La crisi dei migranti in Ceuta ha spinto l’Italia a proporre un modello simile a quello dell’Albania per gestire i flussi di persone in cerca di asilo. L’obiettivo è creare nuovi hub per il rimpatrio in Paesi terzi sicuri, finanziati con fondi comunitari, con l’Uganda e il Montenegro tra i candidati più promettenti. La proposta, avanzata da Giorgia Meloni e sviluppata da Matteo Piantedosi, sarà presentata al Consiglio straordinario europeo dei ministri degli Interni, convocato dopo l’emergenza di Ceuta. L’idea, già discussa a fine giugno, mira a espandere il sistema di gestione dei migranti in modo più strutturato e coordinato.

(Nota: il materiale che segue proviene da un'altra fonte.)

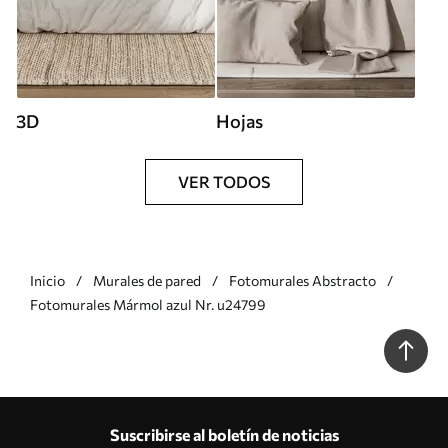
3D
Hojas
VER TODOS
Inicio
Murales de pared
Fotomurales Abstracto
Fotomurales Mármol azul Nr. u24799
Suscribirse al boletín de noticias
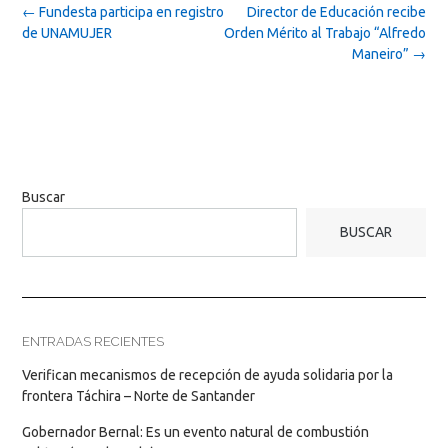
Post
←
Fundesta participa en registro
Director de Educación recibe
navigation
de UNAMUJER
Orden Mérito al Trabajo “Alfredo
Maneiro”
→
Buscar
BUSCAR
ENTRADAS RECIENTES
Verifican mecanismos de recepción de ayuda solidaria por la
frontera Táchira – Norte de Santander
Gobernador Bernal: Es un evento natural de combustión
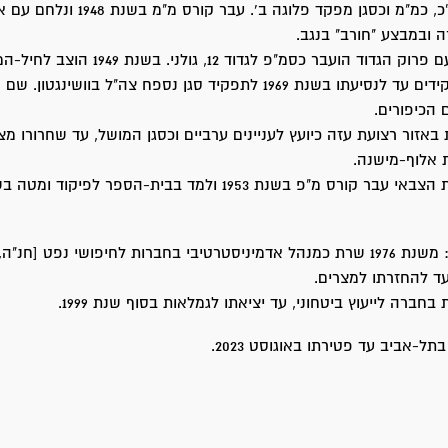
בגדוד שירת כמ"כ, כמ"מ וכסגן מפקד פלוגה ב'. עבר קורס מ"מ בש
ה ובמבצע "חורב" בנגב.
שירות בצה"ל: עם פרוק הגדוד הועבר כסמ"פ לגדוד 12, גולני
שרת במגוון תפקידים עד לנסיעתו בשנת 1969 לתפקיד סגן נספח צה"ל בוושינגט
 הכיפורים.
1974 שרת באזור רצועת עזה כיועץ לעניינים ערביים וכסגן המושל, עד שחרורו מ
פעילות אזרחית: משנת 1976 שרת כמנהל אדמיניסטרטיבי בחברות לחיפושי נפט [חנ
עד להחזרתו למצרים.
בתל-אביב עד פטירתו באוגוסט 2023.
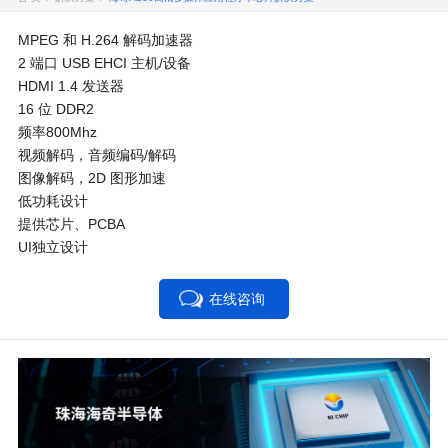
MPEG 和 H.264 解码加速器
2 端口 USB EHCI 主机/设备
HDMI 1.4 发送器
16 位 DDR2
频率800Mhz
视频解码，音频编码/解码
图像解码，2D 图形加速
低功耗设计
提供芯片、PCBA
UI独立设计
在线咨询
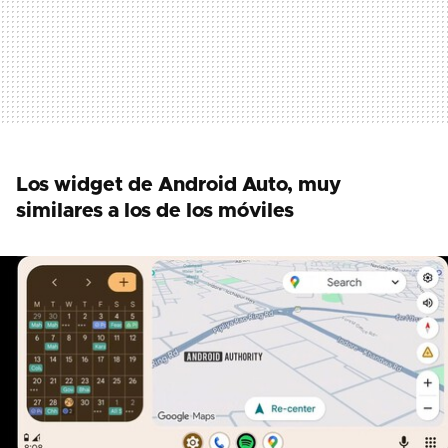
Los widget de Android Auto, muy
similares a los de los móviles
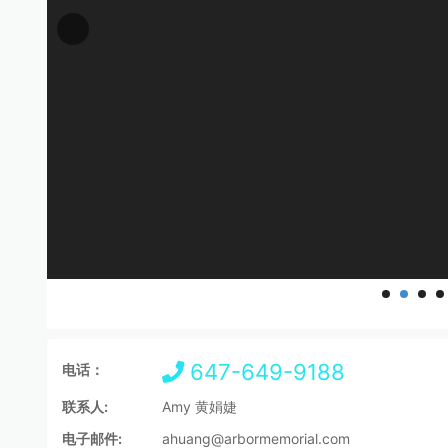
647-649-9188
电话：
联系人:
Amy 黄娟婕
电子邮件:
ahuang@arbormemorial.com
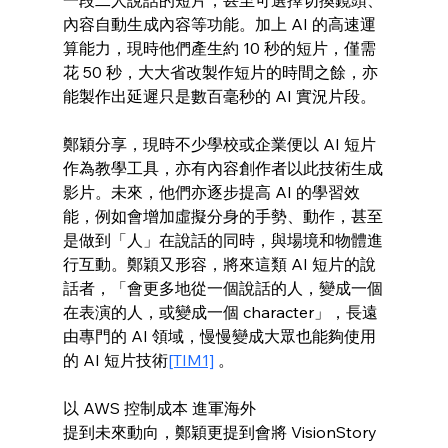
內容自動生成內容等功能。加上 AI 的高速運
算能力，現時他們產生約 10 秒的短片，僅需
花 50 秒，大大省改製作短片的時間之餘，亦
能製作出延遲只是數百毫秒的 AI 實況片段。
鄭穎分享，現時不少學校或企業便以 AI 短片
作為教學工具，亦有內容創作者以此技術生成
影片。未來，他們亦逐步提高 AI 的學習效
能，例如會增加虛擬分身的手勢、動作，甚至
是做到「人」在說話的同時，與場境和物體進
行互動。鄭穎又形容，將來這類 AI 短片的說
話者，「會更多地從一個說話的人，變成一個
在表演的人，或變成一個 character」，長遠
由專門的 AI 領域，慢慢變成大眾也能夠使用
的 AI 短片技術
[TIM1]
 。
以 AWS 控制成本 進軍海外
提到未來動向，鄭穎更提到會將 VisionStory 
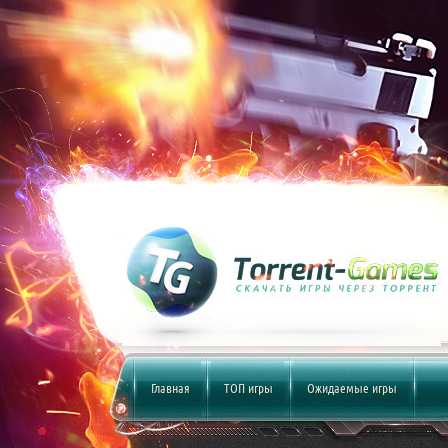
Главная
ТОП игры
Ожидаемые игры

Modello Albania per gestione migranti

Il modello dell’Albania, che ha visto l’implementazione di centri per il rimpatrio, è diventato un riferimento per l’Unione Europea. L’Italia, in particolare, ha iniziato a utilizzare questa struttura per gestire i flussi di migranti in arrivo, con l’obiettivo di riattivarla a pieno regime entro la fine dell’anno. Il porto di Gjader, in Albania, è stato trasformato in un hub per il rimpatrio, con la possibilità di accogliere fino a 36mila persone l’anno. Tuttavia, il piano è rimasto per ora incompleto a causa di problemi giuridici e di gestione.

Uganda e Montenegro tra i candidati

La proposta italiana include l’espansione del modello a livello europeo, con l’obiettivo di creare nuovi hub in Paesi terzi sicuri. Tra i candidati più promettenti, l’Uganda e il Montenegro emergono come opzioni interessanti. La Germania, l’Austria e l’Olanda hanno già espresso interesse per l’Uganda, mentre il Montenegro potrebbe diventare un’alternativa per i migranti provenienti da altre regioni. L’idea è supportata da fondi comunitari, che potrebbero essere utilizzati per finanziare la costruzione e l’operatività di questi centri.

La proposta, tuttavia, ha suscitato opposizioni, con alcune forze politiche che chiedono maggiore trasparenza e un coinvolgimento diretto delle Camere. Inoltre, il piano prevede l’attuazione stringente del programma ‘Gsp+’, un sistema che lega vantaggi economici ai Paesi in via di sviluppo in cambio della collaborazione nel rimpatrio dei cittadini che soggiornano illegalmente in Europa. Il piano mira a rendere più efficiente e legale la gestione dei flussi migratori. La situazione in Ceuta, con oltre 73mila migranti rientrati in Marocco dopo gli arrivi in massa, ha reso necessario un intervento più strutturato. Il Papa ha espresso preoccupazione per la situazione, chiedendo soluzioni di giustizia e stabilità. L’Italia, attraverso il ministro Piantedosi, ha cercato di presentare un piano coerente e sostenibile, che possa essere approvato e implementato entro breve. La sfida resta quella di trovare un equilibrio tra sicurezza, diritti umani e cooperazione internazionale.

La proposta italiana, se approvata, potrebbe rappresentare un passo importante verso una gestione più coordinata e responsabile dei flussi migratori in Europa. Tuttavia, il successo dipenderà da una serie di fattori, tra cui la disponibilità di fondi, la collaborazione con i Paesi terzi e la capacità di risolvere i problemi giuridici che ostacolano l’attuazione del piano. L’obiettivo è creare un sistema che sia efficace, rispettoso dei diritti e in grado di rispondere alle esigenze di tutti i Paesi coinvolti.